As I tuned in to Watson’s incredible run on Jeopardy last February, I was totally amazed as he steamrolled through former champions Ken Jennings and Brad Rutter. It was the biggest moment of his career. He had been training for this competition his entire artificial life. And like Tiger, he rose to the challenge, and the only Jeopardy answer either of his competitors had enough time to come up with was, “How?” No one had ever seen dominance like that before. But if anyone is capable of dominating like Watson, it is Tiger. He is the guy that won four consecutive majors. He ran away with the 2000 US Open winning by 15 strokes. His focus is unparalleled and his approach to the game is already computer-like. He has even suffered from several unfortunate viruses (Steve Williams and Hank Haney just to name a few).
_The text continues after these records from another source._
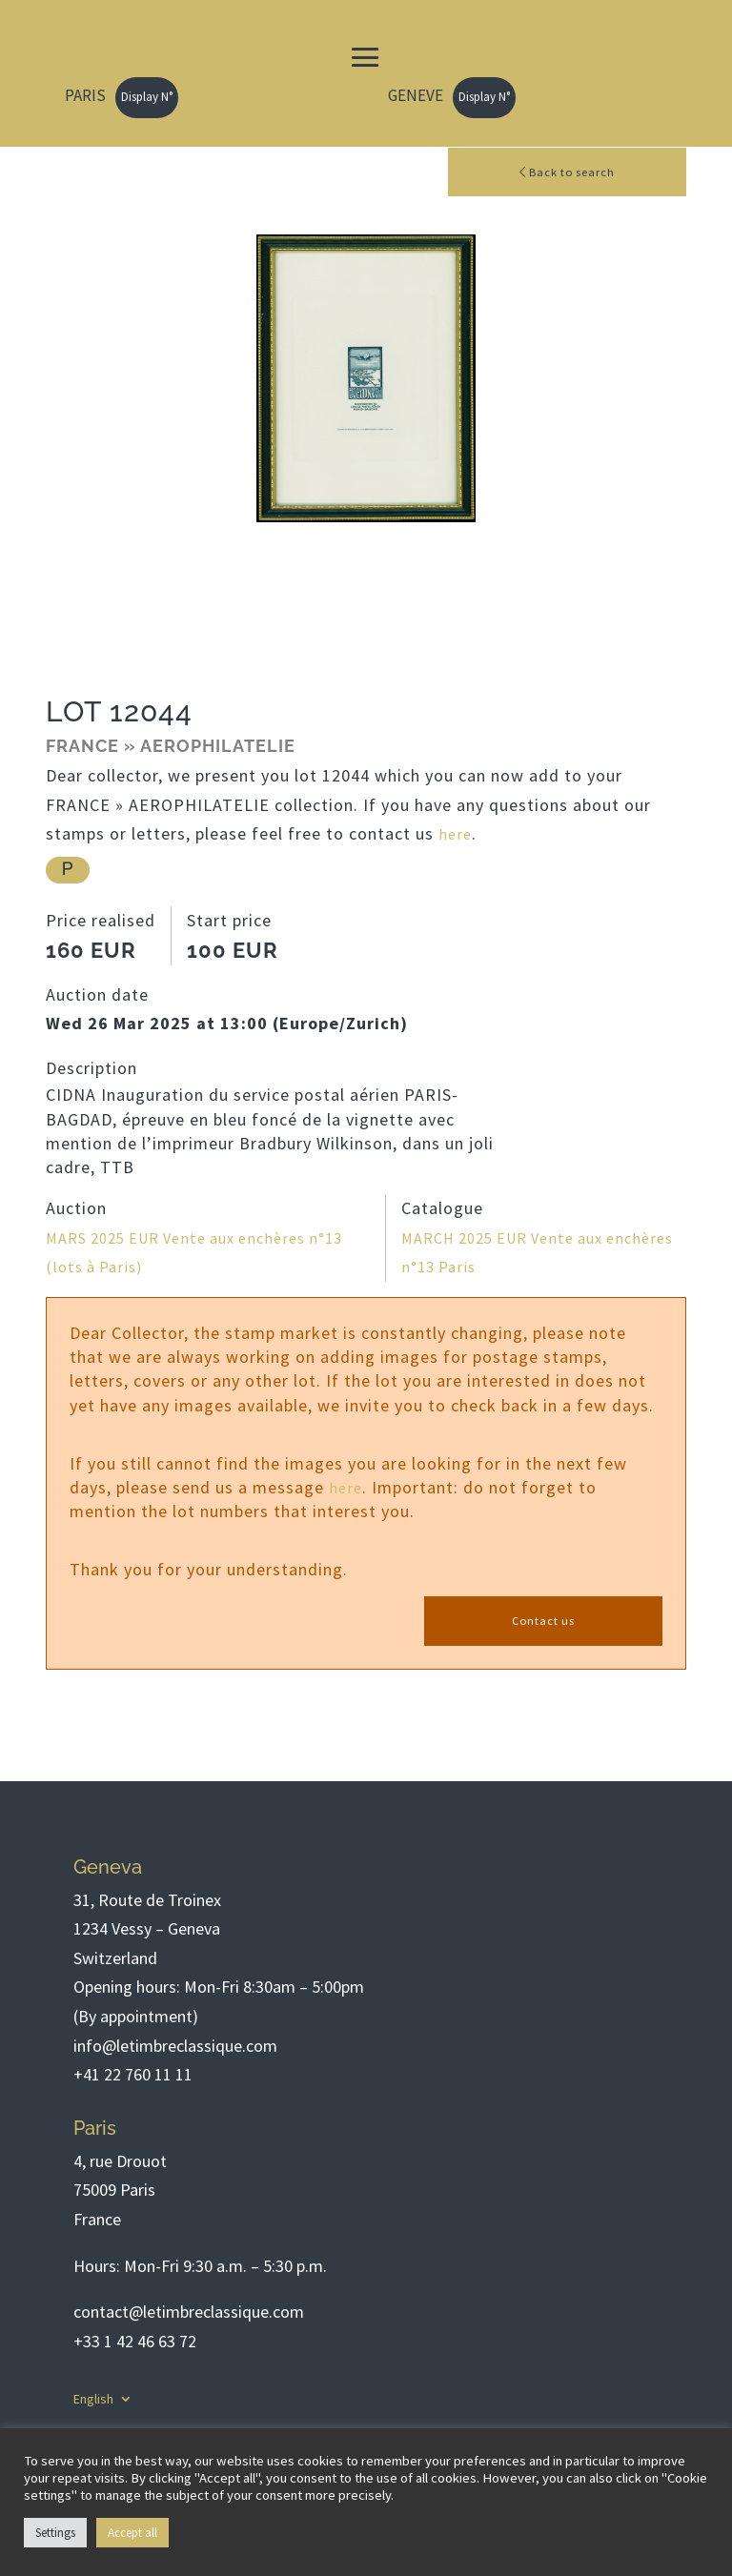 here (456, 835)
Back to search (567, 172)
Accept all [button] (132, 2533)
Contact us (543, 1624)
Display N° (147, 97)
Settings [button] (55, 2533)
I’m assuming that all he has to do is flip a switch and he’ll be full on robot.

Bubba Watson - Will Smith

I’ve been trying to put my finger on what makes Bubba so cool but it’s like trying to name all 27 flavors in Dr. Pepper. Bubba transcends cool. He can bend the ball like Beckham, dance like Derek Hough (if you don’t believe me ask Delta Goodrem), and produce Twitvids that get more hits than Robert Garrigus’ hippie lettuce. He gave us a sneak peek at his musical prowess with The Golf Boys, but his overall skill-set is so diverse he makes Jack Ofalltrades look like One Trickpony. If the man isn’t as talented as Will Smith, he is pretty darn close.

Ian Poulter - Mugatu

This one is tough because I'm not entirely sure that Ian Poulter ISN'T Mugatu. Eccentrically spiked hair? Check. Kaleidoscopic outfits? Check. A propensity to get all farty and bloated after drinking a foamy latte? Check. But the connection between the two goes beyond that. After watching Ian cat-walk around in the early morning mist at Celtic Manor, my worst fears about the GaGa Golfer were confirmed: He is evil. The Ryder Cup transformed him from Cleveland Lebron to South Beach Lebron, and all it took was a subtle fist pump after an American lip-out. I realize Ian probably isn’t plotting to kill the Prime Minister of Malaysia, but he is definitely up to something and he must be stopped.

Phil Mickelson - Your Neighbor

Phil couldn’t be more like your neighbor. He does the 1-18 grind pretty much every day - sometimes even having to get up before sunrise. He never complains. When things get tough, he keeps his head up and presses onward. He harnesses that indomitable American spirit that built the Transcontinental Railroad, designed the blue jean, and invented the all-you-can-eat buffet. Phil is an inspiration and challenges us to be all that we can be. Thank you, neighbor.